Almacenar y conservar carnes y pescados en cámaras de frío con ozono

Almacenar y conservar carnes y pescados en cámaras de frío con ozono. Si estás preguntándote por la mejor manera de almacenar y conservar carnes y pescados en cámaras de frío, la respuesta es clara. Concretamente, pasa por una solución redonda conocida como tecnología del ozono.

Como es sabido, la aplicación del ozono tiene numerosas ventajas para el almacenamiento y conservación alimentaria. El descubrimiento de sus propiedades para este fin se remonta a mediados del siglo pasado, y desde entonces no ha dejado de utilizarse, actualmente mediante equipos de última generación que funcionan de forma automatizada.

Almacenamiento y conservación de carnes y pescados en cámaras de frío con ozono.

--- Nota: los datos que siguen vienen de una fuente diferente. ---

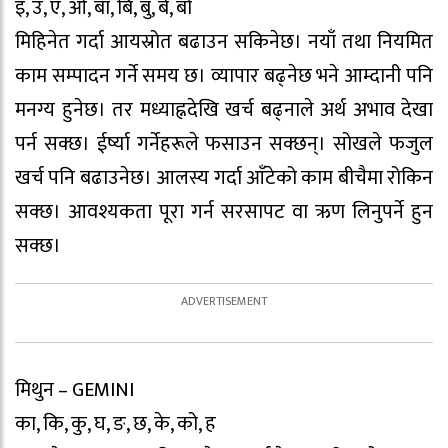
इ, उ, ए, ओ, बा, बि, बु, बे, बो
मिहिनेत गर्दा आयस्रोत बढाउन सकिनेछ। नयाँ तथा नियमित
काम सम्पादन गर्ने समय छ। व्यापार बढ्नेछ भने आम्दानी पनि
मनग्य हुनेछ। तर मध्याह्नदेखि खर्च बढ्नाले अर्थ अभाव देखा
पर्न सक्छ। ईर्ष्या गर्नेहरूले फसाउन सक्छन्। सोखले फजुल
खर्च पनि बढाउनेछ। आलस्य गर्दा आँटेको काम बीचैमा रोकिन
सक्छ। आवश्यकता पूरा गर्न सरसापट वा ऋण लिनुपर्ने हुन
सक्छ।
मिथुन – GEMINI
का, कि, कु, घ, ङ, छ, के, को, ह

Ya sea para uso industrial o profesional, la aplicación del ozono de forma regular será de gran ayuda para almacenar y conservar en frío carnes y pescados de forma óptima. Tanto si vamos a almacenar carne, pescado o ambos productos en una misma o diferentes cámaras de frío, el ozono resuelve el problema de la conservación atacando todos los frentes.

Por un lado, carnes y pescados pueden introducirse en una misma cámara de frío sin miedo a que los olores se mezclen. Los olores y, lógicamente, también luego los sabores, afectando a la calidad del producto. Al margen de que utilicemos unos u otros recursos para su lógica separación, com films protectores, recipientes y también una diferente ubicación dentro de la cámara, el ozono será de gran ayuda para controlar los olores.

La desodorización, sin embargo, no altera sus cualidades organolépticas naturales, con lo que el producto conservará su aroma y sabor originales. Se trata de una eliminación de olores que conseguimos gracias al conocido fenómeno de la ozonólisis, a través del cual generamos una oxidación durante tan solo unos minutos usando un generador de ozono. Es tiempo suficiente para erradicar la polución ambiental, ya que el ozono es un eficaz germicida que también minimiza la contaminación inorgánica, convirtiéndose en oxígeno tras su actuación, con lo que no genera residuos.

Minimizar la polución ambiental es esencial para que la cámara de frío presente un ambiente idóneo para la conservación de carnes y pescados. Gracias al ozono, de hecho, mejoramos su vida útil, tanto a nivel microbiolótico como visualmente, ya que también conservamos su aspecto fresco y evitamos mermas de peso.